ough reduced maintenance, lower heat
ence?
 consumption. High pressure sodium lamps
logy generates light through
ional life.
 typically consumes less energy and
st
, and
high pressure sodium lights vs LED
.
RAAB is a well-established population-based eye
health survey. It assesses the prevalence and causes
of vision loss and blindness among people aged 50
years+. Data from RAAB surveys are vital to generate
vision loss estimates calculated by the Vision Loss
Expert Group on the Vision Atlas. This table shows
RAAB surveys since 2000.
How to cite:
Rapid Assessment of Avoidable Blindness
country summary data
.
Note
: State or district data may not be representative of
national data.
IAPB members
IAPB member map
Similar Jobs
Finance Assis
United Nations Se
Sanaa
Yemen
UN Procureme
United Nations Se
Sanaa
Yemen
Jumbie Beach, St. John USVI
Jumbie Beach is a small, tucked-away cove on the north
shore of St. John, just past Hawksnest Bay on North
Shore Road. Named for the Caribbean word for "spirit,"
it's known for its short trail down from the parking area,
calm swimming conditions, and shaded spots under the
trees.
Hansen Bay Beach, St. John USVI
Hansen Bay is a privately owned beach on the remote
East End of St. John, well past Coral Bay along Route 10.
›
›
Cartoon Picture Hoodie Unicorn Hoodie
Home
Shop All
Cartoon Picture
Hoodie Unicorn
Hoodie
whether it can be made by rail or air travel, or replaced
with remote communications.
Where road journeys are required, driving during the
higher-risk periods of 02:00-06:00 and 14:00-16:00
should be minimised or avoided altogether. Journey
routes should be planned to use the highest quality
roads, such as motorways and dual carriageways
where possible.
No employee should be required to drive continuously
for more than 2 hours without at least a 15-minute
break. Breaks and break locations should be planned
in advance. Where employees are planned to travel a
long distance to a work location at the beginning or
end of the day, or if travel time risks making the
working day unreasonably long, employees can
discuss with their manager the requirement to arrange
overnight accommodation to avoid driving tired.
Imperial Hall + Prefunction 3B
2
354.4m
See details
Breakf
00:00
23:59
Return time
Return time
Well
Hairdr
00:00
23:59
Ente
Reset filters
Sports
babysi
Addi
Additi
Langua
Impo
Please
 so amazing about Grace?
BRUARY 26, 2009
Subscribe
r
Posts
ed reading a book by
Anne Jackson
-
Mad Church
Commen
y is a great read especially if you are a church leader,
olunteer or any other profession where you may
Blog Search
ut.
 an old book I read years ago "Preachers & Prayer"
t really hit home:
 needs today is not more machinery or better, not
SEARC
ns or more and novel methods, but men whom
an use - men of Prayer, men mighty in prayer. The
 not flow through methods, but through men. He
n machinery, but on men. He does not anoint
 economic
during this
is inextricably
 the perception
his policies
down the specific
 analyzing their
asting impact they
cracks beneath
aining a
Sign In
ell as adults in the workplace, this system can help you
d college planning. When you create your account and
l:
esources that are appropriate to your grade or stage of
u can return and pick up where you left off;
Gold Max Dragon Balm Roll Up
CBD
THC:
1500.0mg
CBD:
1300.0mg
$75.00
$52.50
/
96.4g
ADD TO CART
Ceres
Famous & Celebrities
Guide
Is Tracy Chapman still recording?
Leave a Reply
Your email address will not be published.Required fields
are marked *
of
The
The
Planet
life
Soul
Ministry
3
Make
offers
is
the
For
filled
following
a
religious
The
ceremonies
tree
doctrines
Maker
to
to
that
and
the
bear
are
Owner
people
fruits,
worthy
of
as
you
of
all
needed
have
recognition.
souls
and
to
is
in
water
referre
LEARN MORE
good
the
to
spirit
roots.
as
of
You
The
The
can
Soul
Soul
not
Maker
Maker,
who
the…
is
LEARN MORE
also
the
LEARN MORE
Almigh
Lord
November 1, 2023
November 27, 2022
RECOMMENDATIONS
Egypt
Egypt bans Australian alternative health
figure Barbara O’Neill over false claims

■ Exercise directions
The data above needs to be retyped in full, exactly as given.

■ Response to the exercise
ough reduced maintenance, lower heat
ence?
 consumption. High pressure sodium lamps
logy generates light through
ional life.
 typically consumes less energy and
st
, and
high pressure sodium lights vs LED
.
RAAB is a well-established population-based eye
health survey. It assesses the prevalence and causes
of vision loss and blindness among people aged 50
years+. Data from RAAB surveys are vital to generate
vision loss estimates calculated by the Vision Loss
Expert Group on the Vision Atlas. This table shows
RAAB surveys since 2000.
How to cite:
Rapid Assessment of Avoidable Blindness
country summary data
.
Note
: State or district data may not be representative of
national data.
IAPB members
IAPB member map
Similar Jobs
Finance Assis
United Nations Se
Sanaa
Yemen
UN Procureme
United Nations Se
Sanaa
Yemen
Jumbie Beach, St. John USVI
Jumbie Beach is a small, tucked-away cove on the north
shore of St. John, just past Hawksnest Bay on North
Shore Road. Named for the Caribbean word for "spirit,"
it's known for its short trail down from the parking area,
calm swimming conditions, and shaded spots under the
trees.
Hansen Bay Beach, St. John USVI
Hansen Bay is a privately owned beach on the remote
East End of St. John, well past Coral Bay along Route 10.
›
›
Cartoon Picture Hoodie Unicorn Hoodie
Home
Shop All
Cartoon Picture
Hoodie Unicorn
Hoodie
whether it can be made by rail or air travel, or replaced
with remote communications.
Where road journeys are required, driving during the
higher-risk periods of 02:00-06:00 and 14:00-16:00
should be minimised or avoided altogether. Journey
routes should be planned to use the highest quality
roads, such as motorways and dual carriageways
where possible.
No employee should be required to drive continuously
for more than 2 hours without at least a 15-minute
break. Breaks and break locations should be planned
in advance. Where employees are planned to travel a
long distance to a work location at the beginning or
end of the day, or if travel time risks making the
working day unreasonably long, employees can
discuss with their manager the requirement to arrange
overnight accommodation to avoid driving tired.
Imperial Hall + Prefunction 3B
2
354.4m
See details
Breakf
00:00
23:59
Return time
Return time
Well
Hairdr
00:00
23:59
Ente
Reset filters
Sports
babysi
Addi
Additi
Langua
Impo
Please
 so amazing about Grace?
BRUARY 26, 2009
Subscribe
r
Posts
ed reading a book by
Anne Jackson
-
Mad Church
Commen
y is a great read especially if you are a church leader,
olunteer or any other profession where you may
Blog Search
ut.
 an old book I read years ago "Preachers & Prayer"
t really hit home:
 needs today is not more machinery or better, not
SEARC
ns or more and novel methods, but men whom
an use - men of Prayer, men mighty in prayer. The
 not flow through methods, but through men. He
n machinery, but on men. He does not anoint
 economic
during this
is inextricably
 the perception
his policies
down the specific
 analyzing their
asting impact they
cracks beneath
aining a
Sign In
ell as adults in the workplace, this system can help you
d college planning. When you create your account and
l:
esources that are appropriate to your grade or stage of
u can return and pick up where you left off;
Gold Max Dragon Balm Roll Up
CBD
THC:
1500.0mg
CBD:
1300.0mg
$75.00
$52.50
/
96.4g
ADD TO CART
Ceres
Famous & Celebrities
Guide
Is Tracy Chapman still recording?
Leave a Reply
Your email address will not be published.Required fields
are marked *
of
The
The
Planet
life
Soul
Ministry
3
Make
offers
is
the
For
filled
following
a
religious
The
ceremonies
tree
doctrines
Maker
to
to
that
and
the
bear
are
Owner
people
fruits,
worthy
of
as
you
of
all
needed
have
recognition.
souls
and
to
is
in
water
referre
LEARN MORE
good
the
to
spirit
roots.
as
of
You
The
The
can
Soul
Soul
not
Maker
Maker,
who
the…
is
LEARN MORE
also
the
LEARN MORE
Almigh
Lord
November 1, 2023
November 27, 2022
RECOMMENDATIONS
Egypt
Egypt bans Australian alternative health
figure Barbara O’Neill over false claims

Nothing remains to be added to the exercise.